(SUPPLIED DATA Opens)

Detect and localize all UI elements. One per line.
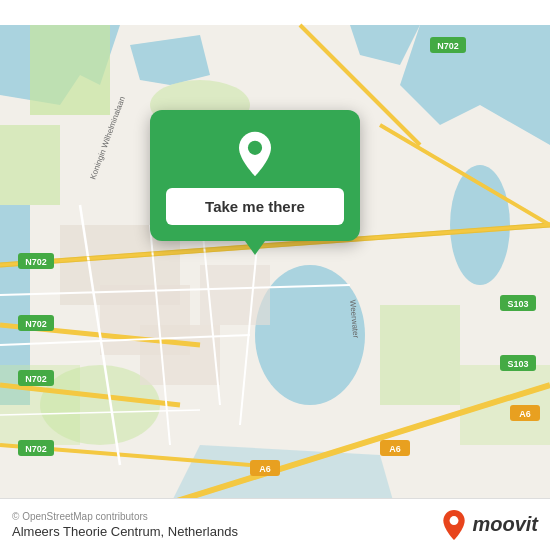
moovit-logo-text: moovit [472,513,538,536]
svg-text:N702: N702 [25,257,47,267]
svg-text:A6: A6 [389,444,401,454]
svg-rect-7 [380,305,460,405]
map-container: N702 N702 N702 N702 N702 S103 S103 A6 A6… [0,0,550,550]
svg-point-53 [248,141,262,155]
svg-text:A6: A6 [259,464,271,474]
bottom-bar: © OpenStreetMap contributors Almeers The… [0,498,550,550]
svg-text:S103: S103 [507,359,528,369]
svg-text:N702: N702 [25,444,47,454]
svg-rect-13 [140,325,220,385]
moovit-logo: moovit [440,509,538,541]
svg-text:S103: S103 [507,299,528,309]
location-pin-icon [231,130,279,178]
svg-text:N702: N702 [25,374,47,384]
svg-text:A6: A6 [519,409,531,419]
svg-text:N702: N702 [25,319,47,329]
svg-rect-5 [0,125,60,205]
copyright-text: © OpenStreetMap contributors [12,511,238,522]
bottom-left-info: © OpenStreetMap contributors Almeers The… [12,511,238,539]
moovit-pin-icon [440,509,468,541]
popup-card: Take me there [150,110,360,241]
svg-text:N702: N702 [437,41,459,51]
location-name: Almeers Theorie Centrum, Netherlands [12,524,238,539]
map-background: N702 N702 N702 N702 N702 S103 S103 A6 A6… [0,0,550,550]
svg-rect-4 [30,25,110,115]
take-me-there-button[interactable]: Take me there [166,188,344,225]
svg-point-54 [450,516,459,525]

(SUPPLIED DATA Closes)
(SUPPLIED DATA Opens)

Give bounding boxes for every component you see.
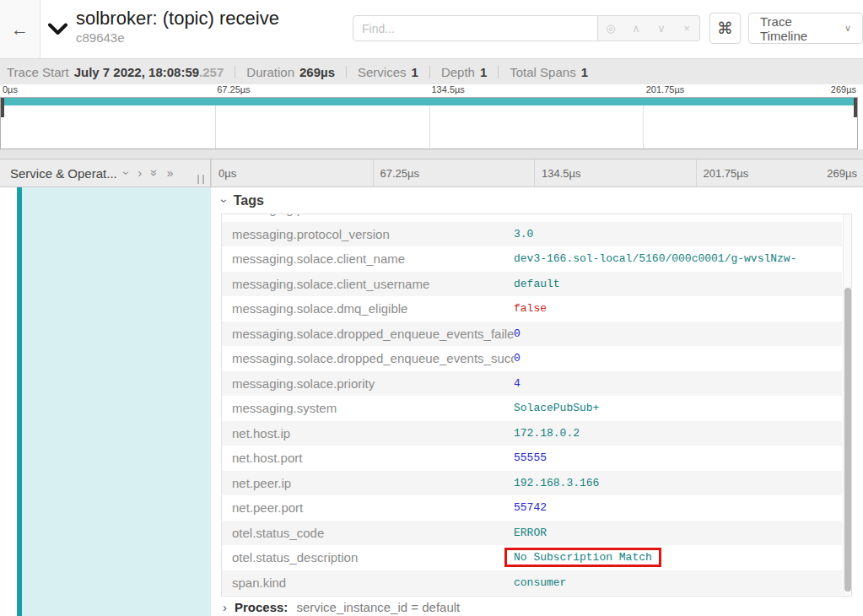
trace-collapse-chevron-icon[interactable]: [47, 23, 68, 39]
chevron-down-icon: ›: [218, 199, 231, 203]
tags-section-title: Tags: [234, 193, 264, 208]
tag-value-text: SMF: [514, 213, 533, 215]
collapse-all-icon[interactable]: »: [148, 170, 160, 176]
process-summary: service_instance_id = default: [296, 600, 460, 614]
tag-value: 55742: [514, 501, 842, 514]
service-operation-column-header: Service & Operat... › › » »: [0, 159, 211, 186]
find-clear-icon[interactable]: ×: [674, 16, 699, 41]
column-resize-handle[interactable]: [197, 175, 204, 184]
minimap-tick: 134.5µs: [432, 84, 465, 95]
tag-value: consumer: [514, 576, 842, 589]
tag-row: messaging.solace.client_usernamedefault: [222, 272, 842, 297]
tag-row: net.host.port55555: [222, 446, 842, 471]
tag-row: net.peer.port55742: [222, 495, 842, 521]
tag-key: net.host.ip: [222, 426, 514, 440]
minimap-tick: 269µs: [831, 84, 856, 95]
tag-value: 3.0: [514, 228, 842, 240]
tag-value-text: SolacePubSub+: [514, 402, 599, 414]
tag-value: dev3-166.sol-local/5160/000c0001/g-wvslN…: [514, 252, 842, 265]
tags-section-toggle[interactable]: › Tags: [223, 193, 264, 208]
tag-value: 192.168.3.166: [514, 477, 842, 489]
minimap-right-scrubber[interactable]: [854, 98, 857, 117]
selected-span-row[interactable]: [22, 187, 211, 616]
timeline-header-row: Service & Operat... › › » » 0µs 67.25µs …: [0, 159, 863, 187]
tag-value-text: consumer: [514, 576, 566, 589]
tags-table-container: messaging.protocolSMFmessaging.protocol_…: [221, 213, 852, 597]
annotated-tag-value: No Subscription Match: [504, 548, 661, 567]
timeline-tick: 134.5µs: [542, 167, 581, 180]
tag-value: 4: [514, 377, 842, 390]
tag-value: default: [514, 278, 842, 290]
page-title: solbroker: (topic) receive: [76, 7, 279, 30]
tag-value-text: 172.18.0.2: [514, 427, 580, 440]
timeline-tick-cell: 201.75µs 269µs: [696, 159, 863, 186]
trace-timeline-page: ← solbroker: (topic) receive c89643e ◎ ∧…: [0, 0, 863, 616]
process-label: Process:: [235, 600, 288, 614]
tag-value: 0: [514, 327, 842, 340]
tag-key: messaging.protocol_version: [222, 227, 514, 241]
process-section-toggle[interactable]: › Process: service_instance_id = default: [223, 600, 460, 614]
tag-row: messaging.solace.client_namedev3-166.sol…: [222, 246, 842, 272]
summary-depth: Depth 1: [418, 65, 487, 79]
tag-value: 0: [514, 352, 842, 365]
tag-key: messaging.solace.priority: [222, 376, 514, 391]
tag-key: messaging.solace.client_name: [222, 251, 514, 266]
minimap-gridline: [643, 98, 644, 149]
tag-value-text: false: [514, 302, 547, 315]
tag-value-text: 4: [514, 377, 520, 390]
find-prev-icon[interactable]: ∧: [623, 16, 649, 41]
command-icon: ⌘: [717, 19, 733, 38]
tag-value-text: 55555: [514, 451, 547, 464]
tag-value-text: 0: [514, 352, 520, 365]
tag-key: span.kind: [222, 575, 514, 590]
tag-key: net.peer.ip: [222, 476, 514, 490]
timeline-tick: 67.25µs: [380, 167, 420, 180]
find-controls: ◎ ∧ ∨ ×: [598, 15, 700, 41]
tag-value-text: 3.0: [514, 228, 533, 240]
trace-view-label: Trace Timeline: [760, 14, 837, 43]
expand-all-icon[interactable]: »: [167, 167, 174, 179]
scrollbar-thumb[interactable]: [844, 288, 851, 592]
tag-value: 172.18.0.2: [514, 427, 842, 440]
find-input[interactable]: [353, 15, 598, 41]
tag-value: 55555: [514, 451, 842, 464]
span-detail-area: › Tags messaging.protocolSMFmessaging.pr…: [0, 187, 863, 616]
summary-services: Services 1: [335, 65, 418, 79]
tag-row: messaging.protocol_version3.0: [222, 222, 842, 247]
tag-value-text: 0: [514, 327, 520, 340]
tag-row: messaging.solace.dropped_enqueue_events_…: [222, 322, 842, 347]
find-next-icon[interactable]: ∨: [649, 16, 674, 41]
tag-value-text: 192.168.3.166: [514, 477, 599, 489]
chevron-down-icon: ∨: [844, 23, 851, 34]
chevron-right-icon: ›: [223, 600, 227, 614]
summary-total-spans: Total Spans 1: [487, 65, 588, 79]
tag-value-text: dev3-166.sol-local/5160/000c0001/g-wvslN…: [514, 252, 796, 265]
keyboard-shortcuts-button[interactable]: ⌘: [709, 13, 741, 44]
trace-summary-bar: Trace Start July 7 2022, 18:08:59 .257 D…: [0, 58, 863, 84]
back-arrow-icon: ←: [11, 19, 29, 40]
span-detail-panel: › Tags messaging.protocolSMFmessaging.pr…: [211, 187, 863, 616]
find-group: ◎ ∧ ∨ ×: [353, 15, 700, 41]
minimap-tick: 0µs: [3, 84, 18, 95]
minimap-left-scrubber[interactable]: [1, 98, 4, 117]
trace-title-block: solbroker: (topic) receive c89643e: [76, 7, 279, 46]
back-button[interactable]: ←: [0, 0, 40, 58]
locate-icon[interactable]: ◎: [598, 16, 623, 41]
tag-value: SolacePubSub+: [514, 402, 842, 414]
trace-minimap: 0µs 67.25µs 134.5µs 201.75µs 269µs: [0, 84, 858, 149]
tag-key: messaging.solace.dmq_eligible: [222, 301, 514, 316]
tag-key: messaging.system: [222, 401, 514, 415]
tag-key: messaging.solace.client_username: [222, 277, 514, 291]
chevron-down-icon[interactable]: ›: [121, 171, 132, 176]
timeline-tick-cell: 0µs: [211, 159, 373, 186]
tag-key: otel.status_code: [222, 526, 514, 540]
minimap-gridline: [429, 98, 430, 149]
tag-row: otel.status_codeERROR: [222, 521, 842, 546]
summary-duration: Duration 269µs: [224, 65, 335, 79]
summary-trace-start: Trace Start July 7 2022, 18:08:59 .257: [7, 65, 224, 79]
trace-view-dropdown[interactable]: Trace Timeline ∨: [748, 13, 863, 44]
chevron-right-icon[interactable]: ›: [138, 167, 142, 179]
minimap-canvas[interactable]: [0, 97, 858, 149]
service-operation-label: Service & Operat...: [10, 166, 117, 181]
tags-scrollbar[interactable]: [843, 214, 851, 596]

(SUPPLIED DATA Closes)
(SUPPLIED DATA Opens)

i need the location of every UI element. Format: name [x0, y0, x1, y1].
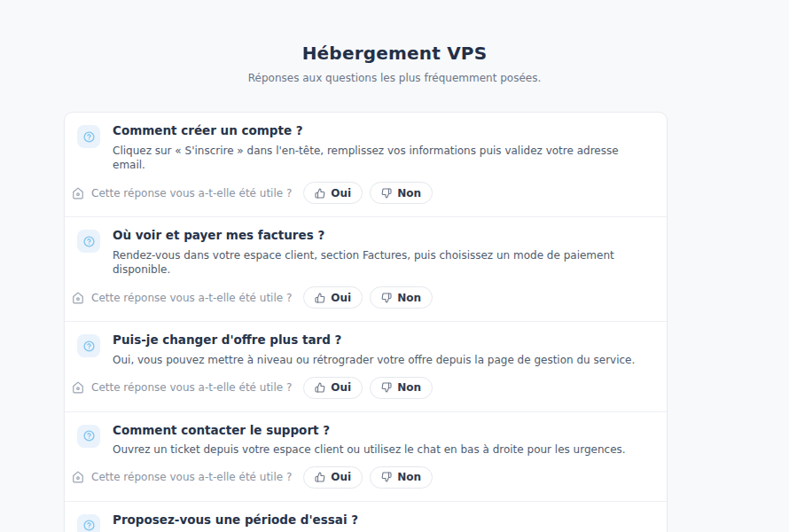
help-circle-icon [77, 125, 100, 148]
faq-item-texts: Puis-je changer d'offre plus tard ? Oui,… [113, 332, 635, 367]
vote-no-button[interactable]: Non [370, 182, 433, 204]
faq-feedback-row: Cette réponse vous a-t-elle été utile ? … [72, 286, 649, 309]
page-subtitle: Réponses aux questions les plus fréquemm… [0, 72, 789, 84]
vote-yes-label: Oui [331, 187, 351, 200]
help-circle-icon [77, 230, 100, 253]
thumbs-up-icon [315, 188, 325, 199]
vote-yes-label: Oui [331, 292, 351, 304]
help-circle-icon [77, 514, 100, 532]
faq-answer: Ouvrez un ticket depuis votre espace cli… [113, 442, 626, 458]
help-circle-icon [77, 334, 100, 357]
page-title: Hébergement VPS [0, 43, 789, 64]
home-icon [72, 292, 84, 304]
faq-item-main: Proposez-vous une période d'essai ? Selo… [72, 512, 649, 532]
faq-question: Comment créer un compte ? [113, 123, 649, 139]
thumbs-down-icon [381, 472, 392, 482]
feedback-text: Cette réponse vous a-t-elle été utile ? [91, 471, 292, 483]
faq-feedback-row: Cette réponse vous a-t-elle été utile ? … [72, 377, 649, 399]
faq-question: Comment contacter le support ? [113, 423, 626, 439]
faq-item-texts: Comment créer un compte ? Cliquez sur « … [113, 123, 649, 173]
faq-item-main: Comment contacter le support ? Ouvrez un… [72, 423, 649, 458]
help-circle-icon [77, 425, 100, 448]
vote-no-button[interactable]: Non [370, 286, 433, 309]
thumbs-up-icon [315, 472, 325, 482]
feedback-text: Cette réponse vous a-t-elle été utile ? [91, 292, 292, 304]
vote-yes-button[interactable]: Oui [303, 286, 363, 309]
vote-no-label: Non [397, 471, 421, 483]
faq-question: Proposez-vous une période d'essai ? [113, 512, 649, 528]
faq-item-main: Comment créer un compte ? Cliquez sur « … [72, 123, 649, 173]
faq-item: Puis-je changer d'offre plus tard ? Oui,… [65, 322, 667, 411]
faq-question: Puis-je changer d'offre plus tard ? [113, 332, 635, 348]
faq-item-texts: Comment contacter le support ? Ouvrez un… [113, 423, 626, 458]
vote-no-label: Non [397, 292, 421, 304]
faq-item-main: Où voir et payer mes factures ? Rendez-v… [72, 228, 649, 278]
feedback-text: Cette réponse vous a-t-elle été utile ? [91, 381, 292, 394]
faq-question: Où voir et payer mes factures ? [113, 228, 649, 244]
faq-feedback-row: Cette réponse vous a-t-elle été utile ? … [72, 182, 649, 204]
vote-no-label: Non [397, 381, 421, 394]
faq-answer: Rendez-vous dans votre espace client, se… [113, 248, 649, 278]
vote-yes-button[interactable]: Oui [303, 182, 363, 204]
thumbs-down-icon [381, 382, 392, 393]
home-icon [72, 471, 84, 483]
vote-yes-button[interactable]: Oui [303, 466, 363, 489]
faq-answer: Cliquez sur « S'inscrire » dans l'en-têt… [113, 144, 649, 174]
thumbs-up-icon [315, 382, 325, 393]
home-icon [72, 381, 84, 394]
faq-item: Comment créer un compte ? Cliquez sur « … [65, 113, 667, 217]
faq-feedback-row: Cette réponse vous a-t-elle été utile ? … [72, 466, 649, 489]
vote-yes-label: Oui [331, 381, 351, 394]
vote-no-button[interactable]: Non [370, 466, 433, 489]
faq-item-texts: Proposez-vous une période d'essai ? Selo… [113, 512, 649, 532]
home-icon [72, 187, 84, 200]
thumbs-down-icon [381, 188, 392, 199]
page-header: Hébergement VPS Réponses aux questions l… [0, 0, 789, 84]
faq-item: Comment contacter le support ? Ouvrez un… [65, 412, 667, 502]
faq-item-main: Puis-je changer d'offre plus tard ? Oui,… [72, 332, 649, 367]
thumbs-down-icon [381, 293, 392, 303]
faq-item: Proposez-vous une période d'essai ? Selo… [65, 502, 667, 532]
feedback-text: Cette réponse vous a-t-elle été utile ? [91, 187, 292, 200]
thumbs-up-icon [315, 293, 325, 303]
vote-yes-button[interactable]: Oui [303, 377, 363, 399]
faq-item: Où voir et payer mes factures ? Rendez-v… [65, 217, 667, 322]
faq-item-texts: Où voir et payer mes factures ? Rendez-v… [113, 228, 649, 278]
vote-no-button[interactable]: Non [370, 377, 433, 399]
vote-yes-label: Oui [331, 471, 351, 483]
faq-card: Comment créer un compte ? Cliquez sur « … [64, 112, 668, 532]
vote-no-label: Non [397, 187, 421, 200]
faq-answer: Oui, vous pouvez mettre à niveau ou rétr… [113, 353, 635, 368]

(SUPPLIED DATA Closes)

- **TASK DESCRIPTION**
Each line in the data where the string "column" occurs should be identified and copied.

- **ANSWER BELOW**
service-operation-column-header: Service & Operat... › › » »: [0, 159, 211, 186]
column-resize-handle[interactable]: [197, 175, 204, 184]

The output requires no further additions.